A sniper team was already in position on the hill behind the farmhouse and reported that thirteen tangos—nine males, four females—had arrived the evening before and were still in place. At least one AK-47 and two Beretta 92FS pistols had been spotted through the windows. The sniper had permission to take out any RPG or other heavy-weapons operator on sight but to otherwise maintain
fire discipline until ordered into action.
“There won’t be any problems,” Asensio assured her with a confident grin. “It will be sweet and easy, like a sip of your grandmother’s sangria.”
Flirting? Now? Seriously? she said to herself.
“Oh, Captain. If you only knew my grandmother.”
* * *
—
Over the captain’s objections, Brossa jogged along with the rest of the assault team, approaching the farmhouse under cover of the surrounding trees and low rock wall. Dellinger remained behind in the company of a young private as ordered.
According to the sniper team, no lookouts had been posted outside of the building, though men frequented the windows, smoking cigarettes and drinking coffee. It was just after seven a.m. now, and everyone inside the farmhouse appeared to be awake.
The captain raised a bullhorn to his mouth. “Attention! You inside! You are surrounded by the Guardia Civil. Come out with your hands empty and over your heads!”
His second-in-command, Vázquez, another combat veteran, ordered the remaining four VAMTACs forward at top speed.
Panicked, angry voices shouted inside the building, as the ground-floor window shutters slammed shut.
Asensio swore under his breath.
“Easy, eh?” Brossa said.
The captain jabbed a finger into her tactical vest.
“No matter what happens, you don’t move from this spot until I give the command for you to advance or I’ll shoot you myself. Understood?”

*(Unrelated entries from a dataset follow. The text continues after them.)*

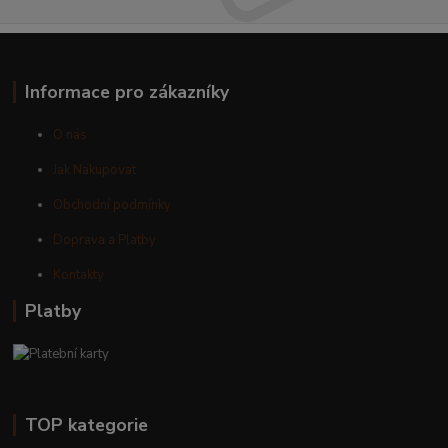
Informace pro zákazníky
O nás
Jak Nakupovat
Obchodní podmínky
Doprava a Platby
Kontakty
Platby
TOP kategorie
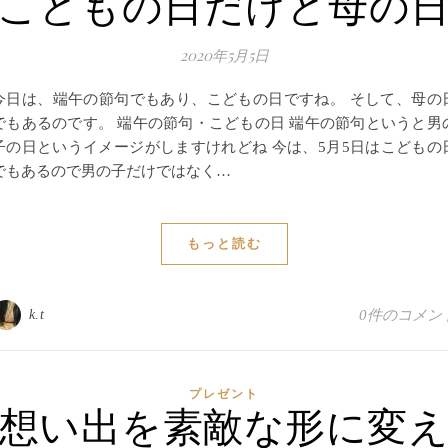
こどもの日だけど母の
2020年5月5日
今日は、端午の節句でもあり、こどもの日ですね。 そして、母の
でもあるのです。 端午の節句・こどもの日 端午の節句というと男
子の日というイメージがしますけれどね 今は、5月5日はこどもの
でもあるので男の子だけではなく…
もっと読む
k.t
0件のコメン
プレゼント
想い出を素敵な形に変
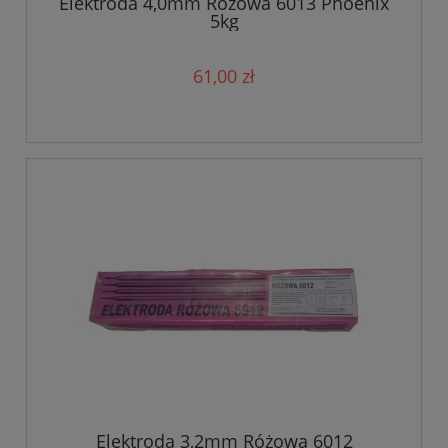
Elektroda 4,0mm Różowa 6013 Phoenix
5kg
61,00 zł
Elektroda 3,2mm Różowa 6012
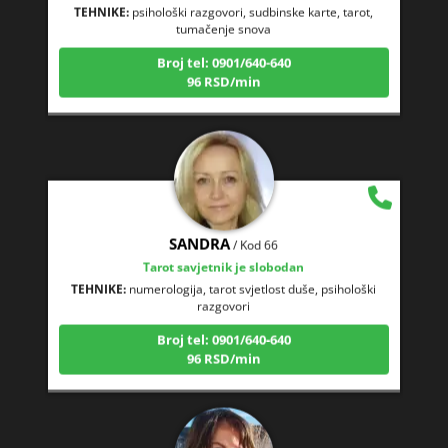
tumačenje snova
Broj tel: 0901/640-640
96 RSD/min
SANDRA
/ Kod 66
Tarot savjetnik je slobodan
TEHNIKE:
numerologija, tarot svjetlost duše, psihološki
razgovori
Broj tel: 0901/640-640
96 RSD/min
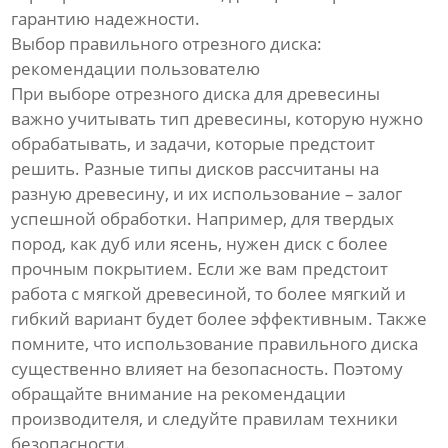
гарантию надежности.
Выбор правильного отрезного диска:
рекомендации пользователю
При выборе отрезного диска для древесины
важно учитывать тип древесины, которую нужно
обрабатывать, и задачи, которые предстоит
решить. Разные типы дисков рассчитаны на
разную древесину, и их использование – залог
успешной обработки. Например, для твердых
пород, как дуб или ясень, нужен диск с более
прочным покрытием. Если же вам предстоит
работа с мягкой древесиной, то более мягкий и
гибкий вариант будет более эффективным. Также
помните, что использование правильного диска
существенно влияет на безопасность. Поэтому
обращайте внимание на рекомендации
производителя, и следуйте правилам техники
безопасности.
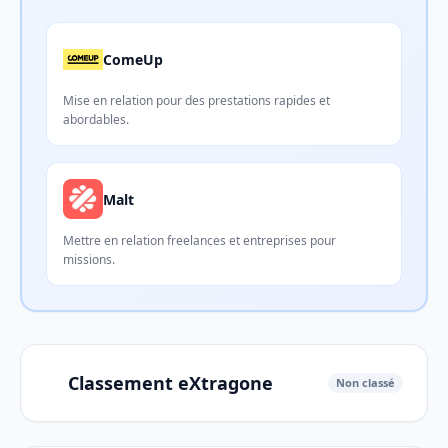
ComeUp
Mise en relation pour des prestations rapides et
abordables.
Malt
Mettre en relation freelances et entreprises pour
missions.
Classement eXtragone
Non classé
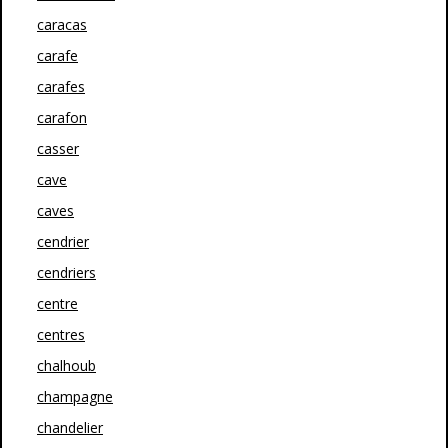
caracas
carafe
carafes
carafon
casser
cave
caves
cendrier
cendriers
centre
centres
chalhoub
champagne
chandelier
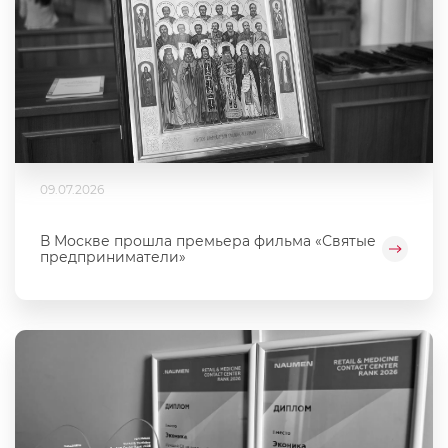
09.07.2026
В Москве прошла премьера фильма «Святые
предприниматели»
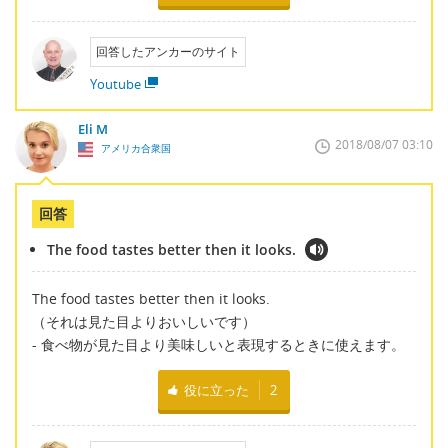
回答したアンカーのサイト
Youtube
Eli M
2018/08/07 03:10
アメリカ合衆国
回答
The food tastes better then it looks.
The food tastes better then it looks.
（それは見た目よりおいしいです）
- 食べ物が見た目より美味しいと表現するときに使えます。
役に立った
2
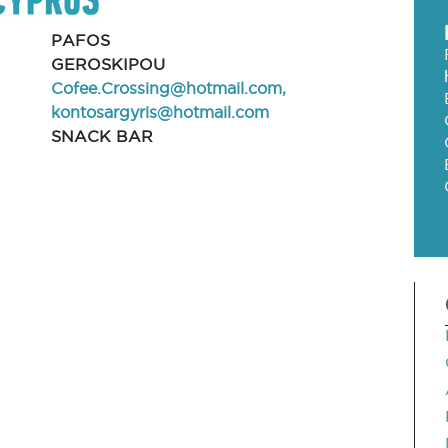
PAFOS
GEROSKIPOU
Cofee.Crossing@hotmail.com
,
kontosargyris@hotmail.com
SNACK BAR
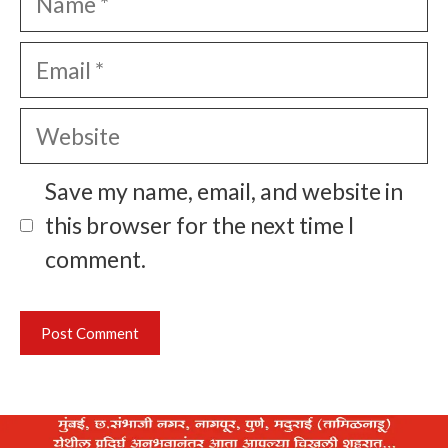
Email
Website
Save my name, email, and website in
this browser for the next time I
comment.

Brossa forced a single nod of her head in reluctant compliance, swearing silently to herself at the man’s arrogance.
The four VAMTACs roared up closer, skidding to a halt in a cloud of dust. They formed a ragged line some hundred meters from the house, machine guns pointed at the ancient stone walls.
“I won’t make the offer again,” Asensio shouted in the bullhorn. “Leave your weapons inside and come out with your hands over your head or we’re coming inside to get you.”